■ **TASK TO COMPLETE**:
Output begins at the line with "Women’s Ministry" and ends at the last line of the records below. Copy each line in that span exactly, and leave out pictures.

____ INPUT FOR THIS TASK

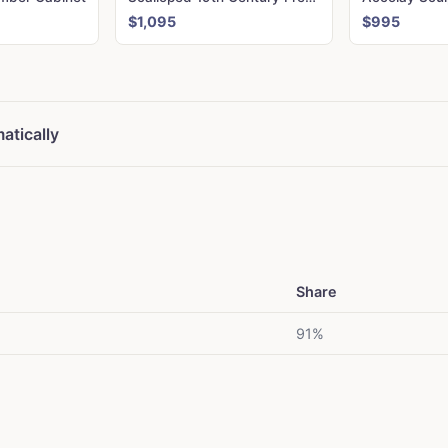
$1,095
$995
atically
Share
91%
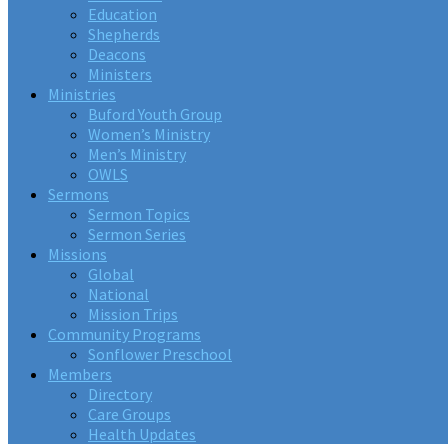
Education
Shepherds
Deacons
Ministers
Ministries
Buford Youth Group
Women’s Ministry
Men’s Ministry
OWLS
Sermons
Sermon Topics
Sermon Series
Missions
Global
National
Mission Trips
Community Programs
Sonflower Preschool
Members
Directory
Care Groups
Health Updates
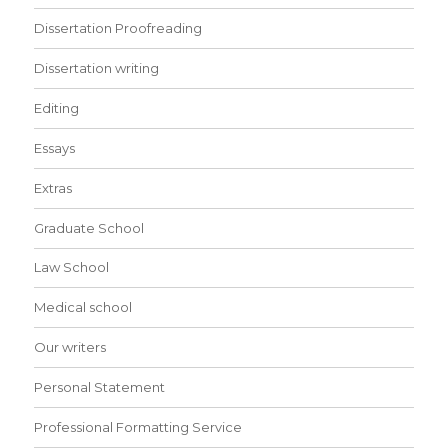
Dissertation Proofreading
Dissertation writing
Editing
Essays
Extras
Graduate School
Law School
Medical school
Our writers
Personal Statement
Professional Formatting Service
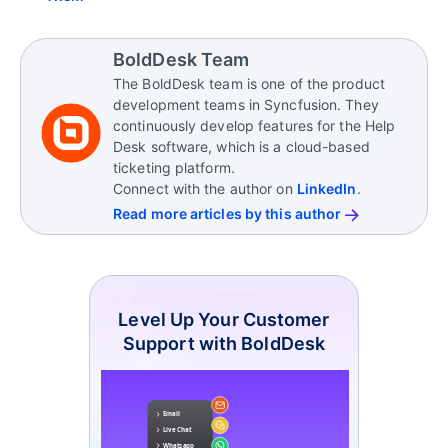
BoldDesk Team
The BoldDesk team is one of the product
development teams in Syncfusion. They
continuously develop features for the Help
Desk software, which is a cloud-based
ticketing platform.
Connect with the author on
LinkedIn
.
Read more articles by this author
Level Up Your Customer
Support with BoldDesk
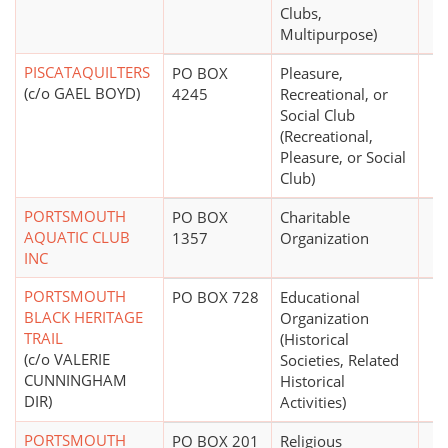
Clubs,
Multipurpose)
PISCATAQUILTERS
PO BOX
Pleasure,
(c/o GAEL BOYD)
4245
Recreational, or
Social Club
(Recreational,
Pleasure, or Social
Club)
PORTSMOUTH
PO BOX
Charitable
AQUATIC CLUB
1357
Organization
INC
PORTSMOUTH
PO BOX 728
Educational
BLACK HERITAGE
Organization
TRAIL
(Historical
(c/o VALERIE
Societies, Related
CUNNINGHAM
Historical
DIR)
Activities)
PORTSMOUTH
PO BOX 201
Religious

________

■ **EXERCISE OUTPUT**:
Women’s Ministry
Men’s Ministry
OWLS
Sermons
Sermon Topics
Sermon Series
Missions
Global
National
Mission Trips
Community Programs
Sonflower Preschool
Members
Directory
Care Groups
Health Updates
Dissertation Proofreading
Dissertation writing
Editing
Essays
Extras
Graduate School
Law School
Medical school
Our writers
Personal Statement
Professional Formatting Service
BoldDesk Team
The BoldDesk team is one of the product
development teams in Syncfusion. They
continuously develop features for the Help
Desk software, which is a cloud-based
ticketing platform.
Connect with the author on
LinkedIn
.
Read more articles by this author
Level Up Your Customer
Support with BoldDesk
Clubs,
Multipurpose)
PISCATAQUILTERS
PO BOX
Pleasure,
(c/o GAEL BOYD)
4245
Recreational, or
Social Club
(Recreational,
Pleasure, or Social
Club)
PORTSMOUTH
PO BOX
Charitable
AQUATIC CLUB
1357
Organization
INC
PORTSMOUTH
PO BOX 728
Educational
BLACK HERITAGE
Organization
TRAIL
(Historical
(c/o VALERIE
Societies, Related
CUNNINGHAM
Historical
DIR)
Activities)
PORTSMOUTH
PO BOX 201
Religious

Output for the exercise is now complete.